* [Data section]
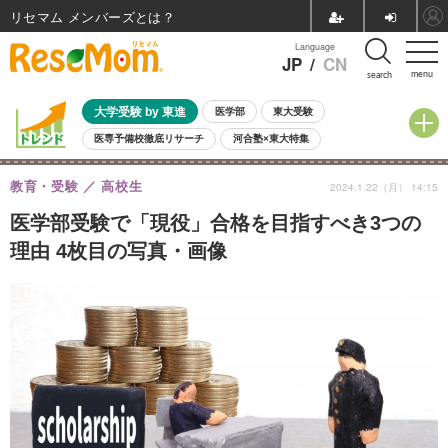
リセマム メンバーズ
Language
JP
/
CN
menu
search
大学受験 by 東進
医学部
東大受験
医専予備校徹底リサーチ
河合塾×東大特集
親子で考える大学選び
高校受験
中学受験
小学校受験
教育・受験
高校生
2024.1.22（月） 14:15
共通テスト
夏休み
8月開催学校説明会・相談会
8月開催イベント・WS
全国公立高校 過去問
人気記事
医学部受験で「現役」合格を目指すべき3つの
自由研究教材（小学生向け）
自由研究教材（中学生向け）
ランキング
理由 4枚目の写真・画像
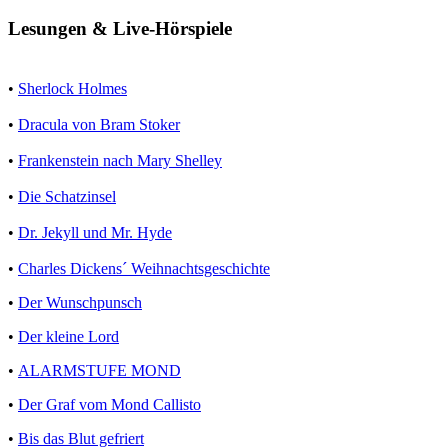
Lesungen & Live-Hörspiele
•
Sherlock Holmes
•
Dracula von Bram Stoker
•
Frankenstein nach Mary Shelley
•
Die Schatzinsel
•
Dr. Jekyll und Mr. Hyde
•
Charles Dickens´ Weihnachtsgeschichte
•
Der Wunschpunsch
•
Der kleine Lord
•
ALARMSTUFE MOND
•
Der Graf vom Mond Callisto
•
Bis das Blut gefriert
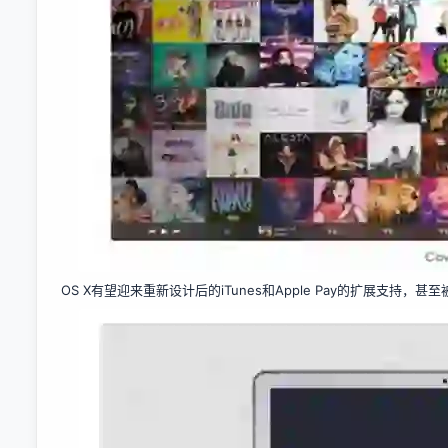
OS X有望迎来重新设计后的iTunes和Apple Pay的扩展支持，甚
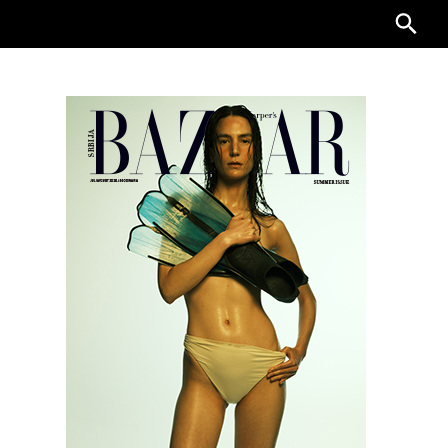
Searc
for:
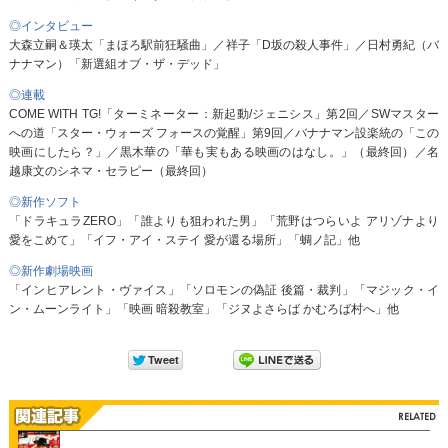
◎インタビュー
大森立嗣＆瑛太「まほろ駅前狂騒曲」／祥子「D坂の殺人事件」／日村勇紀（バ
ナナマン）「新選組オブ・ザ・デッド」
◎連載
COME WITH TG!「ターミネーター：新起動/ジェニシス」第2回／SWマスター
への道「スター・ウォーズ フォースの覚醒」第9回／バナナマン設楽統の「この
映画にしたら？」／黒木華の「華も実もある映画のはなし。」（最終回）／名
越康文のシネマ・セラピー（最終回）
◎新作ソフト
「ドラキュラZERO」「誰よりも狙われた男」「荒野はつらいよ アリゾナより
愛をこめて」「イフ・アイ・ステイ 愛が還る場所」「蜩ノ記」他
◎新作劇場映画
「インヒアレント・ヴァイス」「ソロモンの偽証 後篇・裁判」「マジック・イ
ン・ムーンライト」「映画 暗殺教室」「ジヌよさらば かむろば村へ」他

==

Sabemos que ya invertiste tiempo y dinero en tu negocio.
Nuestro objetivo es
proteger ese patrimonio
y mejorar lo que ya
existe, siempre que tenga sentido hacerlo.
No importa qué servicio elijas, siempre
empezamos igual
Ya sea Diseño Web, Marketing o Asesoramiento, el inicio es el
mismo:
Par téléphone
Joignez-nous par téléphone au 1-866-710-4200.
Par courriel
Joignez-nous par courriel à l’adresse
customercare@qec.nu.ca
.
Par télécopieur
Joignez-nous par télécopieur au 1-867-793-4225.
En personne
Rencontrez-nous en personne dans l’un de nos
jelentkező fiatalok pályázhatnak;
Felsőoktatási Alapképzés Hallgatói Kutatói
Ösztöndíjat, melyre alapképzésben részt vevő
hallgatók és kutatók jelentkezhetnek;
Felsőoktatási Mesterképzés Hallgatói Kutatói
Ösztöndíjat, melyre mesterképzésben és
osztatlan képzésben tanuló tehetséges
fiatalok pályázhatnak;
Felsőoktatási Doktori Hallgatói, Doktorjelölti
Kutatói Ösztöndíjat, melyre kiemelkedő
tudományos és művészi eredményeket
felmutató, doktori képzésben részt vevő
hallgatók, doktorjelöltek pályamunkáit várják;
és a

* [Problem to work on] Pictures in the entries do not go into the copy. Print only the lines starting at the one containing "Frankenstein nach Mary Shelley" and ending at the one containing "ン・ムーンライト」「映画 暗殺教室」「ジヌよさらば かむろば村へ」他", exactly as they appear.

* [Output below]
Frankenstein nach Mary Shelley
•
Die Schatzinsel
•
Dr. Jekyll und Mr. Hyde
•
Charles Dickens´ Weihnachtsgeschichte
•
Der Wunschpunsch
•
Der kleine Lord
•
ALARMSTUFE MOND
•
Der Graf vom Mond Callisto
•
Bis das Blut gefriert
OS X有望迎来重新设计后的iTunes和Apple Pay的扩展支持，甚
Searc
for:
◎インタビュー
大森立嗣＆瑛太「まほろ駅前狂騒曲」／祥子「D坂の殺人事件」／日村勇紀（バ
ナナマン）「新選組オブ・ザ・デッド」
◎連載
COME WITH TG!「ターミネーター：新起動/ジェニシス」第2回／SWマスター
への道「スター・ウォーズ フォースの覚醒」第9回／バナナマン設楽統の「この
映画にしたら？」／黒木華の「華も実もある映画のはなし。」（最終回）／名
越康文のシネマ・セラピー（最終回）
◎新作ソフト
「ドラキュラZERO」「誰よりも狙われた男」「荒野はつらいよ アリゾナより
愛をこめて」「イフ・アイ・ステイ 愛が還る場所」「蜩ノ記」他
◎新作劇場映画
「インヒアレント・ヴァイス」「ソロモンの偽証 後篇・裁判」「マジック・イ
ン・ムーンライト」「映画 暗殺教室」「ジヌよさらば かむろば村へ」他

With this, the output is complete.